Rocket firing problem

1. Jan 23, 2004

dorthod

Did I solve this correctly?

A 0.4-kg model rocket is launched straight upwards. Its engine provides an impulse of 22 N*s by firing for 3 seconds. What is the average acceleration of the rocket while the engine is firing, and what is the maximum height the rocket will reach?

J=Ft so 22=F(3) so F=7.33
F=ma so 7.33=4a so a=1.83
x=(1/2)at(squared) so x=(1/2)1.83(3)squared so x=8.25 meters
then the engines cut off
the final velocity = at so v=(1.83)(3) so v=5.5 m/s
then using v(squared)=v0(squared) + 2a(x-x0) to find the displacement at the top of the arch I get 0 = 5.5(squared) + 2(-9.8)(x-8.25) so x = 9.79m

My two answers would be 1.83 m/s(squared) and 9.79 meters, correct or not?

2. Jan 23, 2004

Jimmy

Check your value for mass. It was given as .4Kg. You used 4Kg in your calculation.

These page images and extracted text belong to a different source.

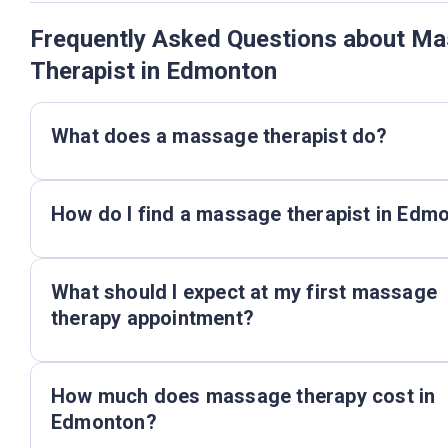
Frequently Asked Questions about M
Therapist in Edmonton
What does a massage therapist do?
How do I find a massage therapist in Edm
What should I expect at my first massage
therapy appointment?
How much does massage therapy cost in
Edmonton?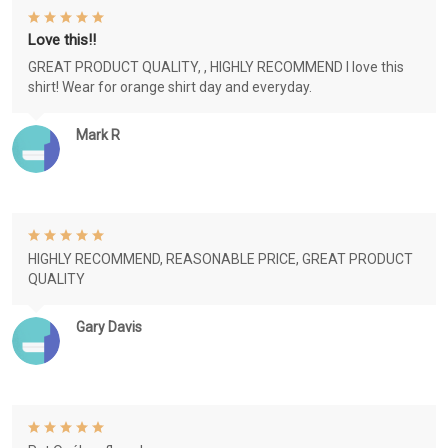
Love this!!
GREAT PRODUCT QUALITY, , HIGHLY RECOMMEND I love this
shirt! Wear for orange shirt day and everyday.
Mark R
HIGHLY RECOMMEND, REASONABLE PRICE, GREAT PRODUCT
QUALITY
Gary Davis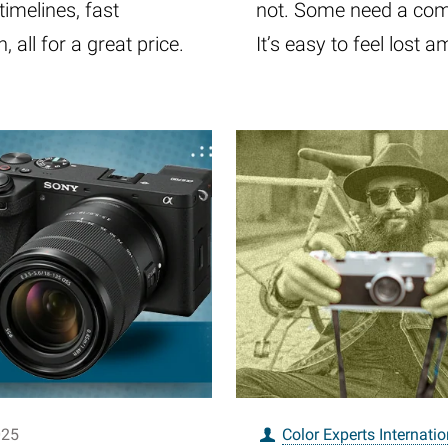
imelines, fast
not. Some need a comp
 all for a great price.
It’s easy to feel lost
025
Color Experts Internatio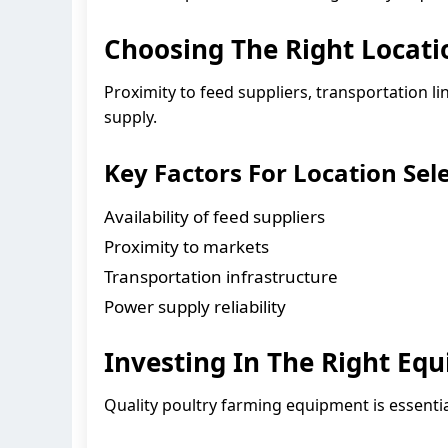
Choosing The Right Locati
Proximity to feed suppliers, transportation l
supply.
Key Factors For Location Sele
Availability of feed suppliers
Proximity to markets
Transportation infrastructure
Power supply reliability
Investing In The Right Eq
Quality poultry farming equipment is essentia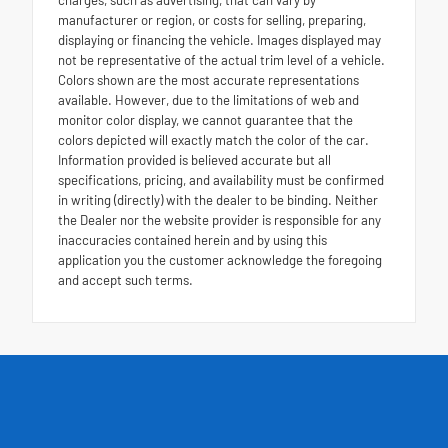
charges, such as advertising, that can vary by
manufacturer or region, or costs for selling, preparing,
displaying or financing the vehicle. Images displayed may
not be representative of the actual trim level of a vehicle.
Colors shown are the most accurate representations
available. However, due to the limitations of web and
monitor color display, we cannot guarantee that the
colors depicted will exactly match the color of the car.
Information provided is believed accurate but all
specifications, pricing, and availability must be confirmed
in writing (directly) with the dealer to be binding. Neither
the Dealer nor the website provider is responsible for any
inaccuracies contained herein and by using this
application you the customer acknowledge the foregoing
and accept such terms.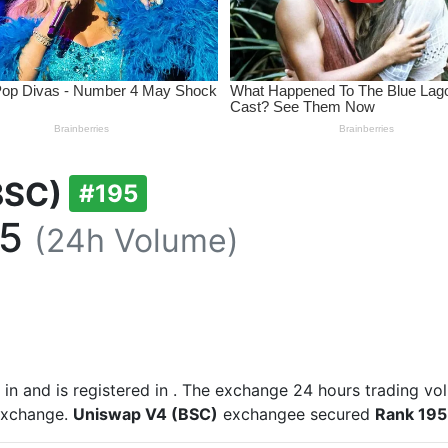
BSC)
#195
95
(24h Volume)
 in
and is registered in
. The exchange 24 hours trading vo
 exchange.
Uniswap V4 (BSC)
exchangee secured
Rank 195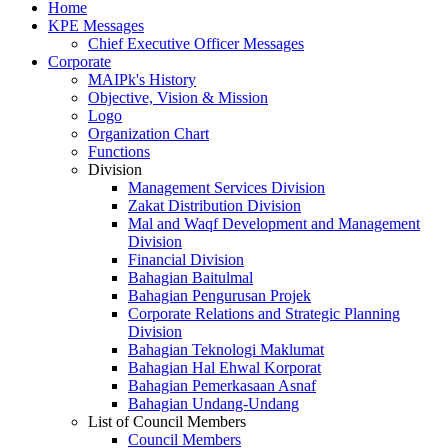
Home
KPE Messages
Chief Executive Officer Messages
Corporate
MAIPk's History
Objective, Vision & Mission
Logo
Organization Chart
Functions
Division
Management Services Division
Zakat Distribution Division
Mal and Waqf Development and Management
Division
Financial Division
Bahagian Baitulmal
Bahagian Pengurusan Projek
Corporate Relations and Strategic Planning
Division
Bahagian Teknologi Maklumat
Bahagian Hal Ehwal Korporat
Bahagian Pemerkasaan Asnaf
Bahagian Undang-Undang
List of Council Members
Council Members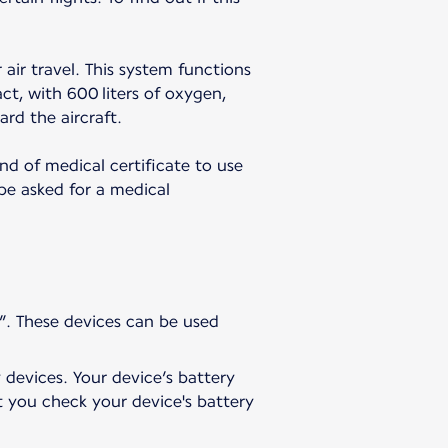
 air travel. This system functions
t, with 600 liters of oxygen,
ard the aircraft.
nd of medical certificate to use
 be asked for a medical
”. These devices can be used
 devices. Your device’s battery
t you check your device's battery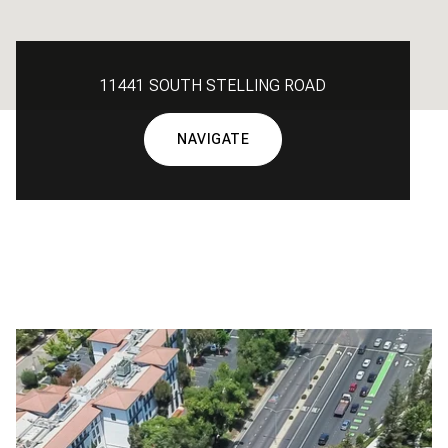
11441 SOUTH STELLING ROAD
NAVIGATE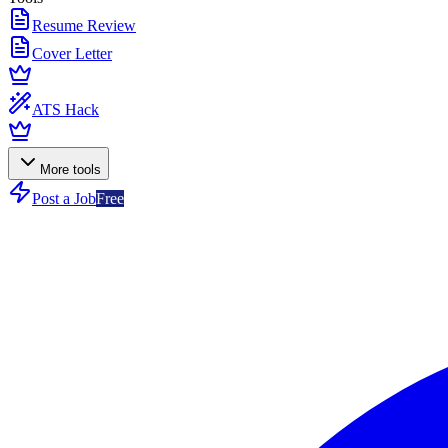
Resume Review
Cover Letter
ATS Hack
More tools
Post a Job
Free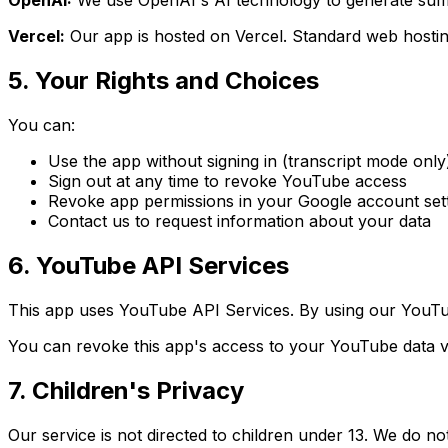
OpenAI:
We use OpenAI's AI technology to generate summ
Vercel:
Our app is hosted on Vercel. Standard web hostin
5. Your Rights and Choices
You can:
Use the app without signing in (transcript mode only
Sign out at any time to revoke YouTube access
Revoke app permissions in your Google account set
Contact us to request information about your data
6. YouTube API Services
This app uses YouTube API Services. By using our YouTu
You can revoke this app's access to your YouTube data v
7. Children's Privacy
Our service is not directed to children under 13. We do n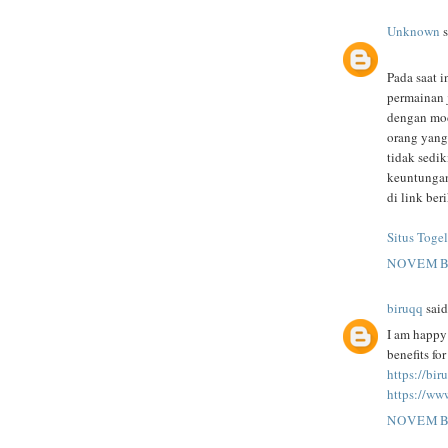
Unknown
s
Pada saat i
permainan 
dengan mod
orang yang
tidak sedi
keuntungan
di link beri
Situs Togel
NOVEMBE
biruqq
said.
I am happy 
benefits fo
https://bi
https://ww
NOVEMBE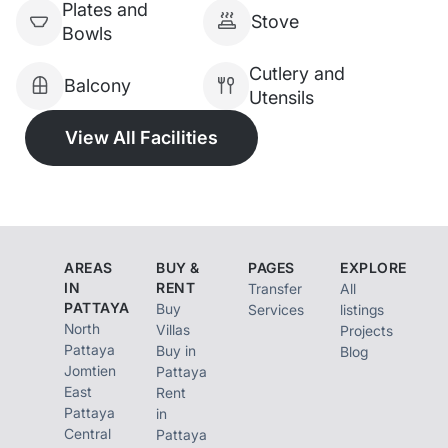
Plates and
Stove
Bowls
Cutlery and
Balcony
Utensils
View All Facilities
AREAS
BUY &
PAGES
EXPLORE
IN
RENT
Transfer
All
PATTAYA
Buy
Services
listings
North
Villas
Projects
Pattaya
Buy in
Blog
Jomtien
Pattaya
East
Rent
Pattaya
in
Central
Pattaya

Also, the acceleration of gravity is working in the opposite direction as the acceleration provided by the rocket motor.

other than that, your method seems fine.

Last edited: Jan 23, 2004
3. Jan 23, 2004

dorthod

doh, I'm an idiot. Using the same method as below, with .4 as the mass: So 7.33/.4 = 18.333 which is a, but minus gravity, the acceleration of the rocket is 8.53. That means it was at 38.4m and going 25.6 m/s when the engines cut off. Therefore it was 71.837 m high at the peak. Correct?

4. Jan 23, 2004

Jimmy

Don't be to hard on yourself. It's easy to forget things like that.